● **Assigned task**
An exact copy of the records is needed; please leave the images out.

Dataset entries:
"""
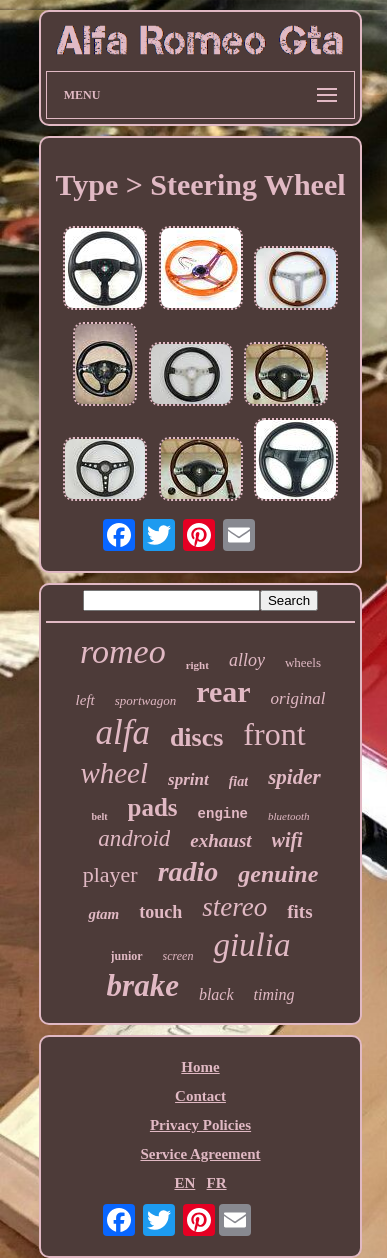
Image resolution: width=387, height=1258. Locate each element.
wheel (114, 773)
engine (223, 814)
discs (196, 737)
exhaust (220, 840)
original (298, 698)
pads (153, 807)
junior (127, 956)
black (216, 994)
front (274, 734)
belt (99, 816)
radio (188, 871)
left (85, 700)
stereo (234, 907)
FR (217, 1183)
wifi (287, 840)
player (110, 874)
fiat (238, 781)
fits (299, 911)
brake (143, 985)
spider (294, 777)
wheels (303, 662)
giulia (251, 945)
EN (184, 1183)
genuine (278, 874)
"""
● **Output for this exercise**
Image resolution: width=387, height=1258. Locate each element.
wheel (114, 773)
engine (223, 814)
discs (196, 737)
exhaust (220, 840)
original (298, 698)
pads (153, 807)
junior (127, 956)
black (216, 994)
front (274, 734)
belt (99, 816)
radio (188, 871)
left (85, 700)
stereo (234, 907)
FR (217, 1183)
wifi (287, 840)
player (110, 874)
fiat (238, 781)
fits (299, 911)
brake (143, 985)
spider (294, 777)
wheels (303, 662)
giulia (251, 945)
EN (184, 1183)
genuine (278, 874)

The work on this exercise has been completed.